:: Exercise requirements ::
Keep the images out and copy every entry below exactly.

================================

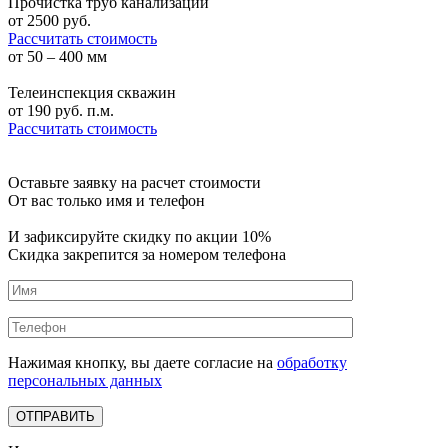
Прочистка труб канализации
от
2500
руб.
Рассчитать стоимость
от 50 – 400 мм
Телеинспекция скважин
от
190
руб. п.м.
Рассчитать стоимость
Оставьте заявку на расчет стоимости
От вас только имя и телефон
И зафиксируйте
скидку по акции 10%
Скидка закрепится за номером телефона
Нажимая кнопку, вы даете согласие на
обработку
персональных данных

================================

:: Output below ::
Прочистка труб канализации
от
2500
руб.
Рассчитать стоимость
от 50 – 400 мм
Телеинспекция скважин
от
190
руб. п.м.
Рассчитать стоимость
Оставьте заявку на расчет стоимости
От вас только имя и телефон
И зафиксируйте
скидку по акции 10%
Скидка закрепится за номером телефона
Нажимая кнопку, вы даете согласие на
обработку
персональных данных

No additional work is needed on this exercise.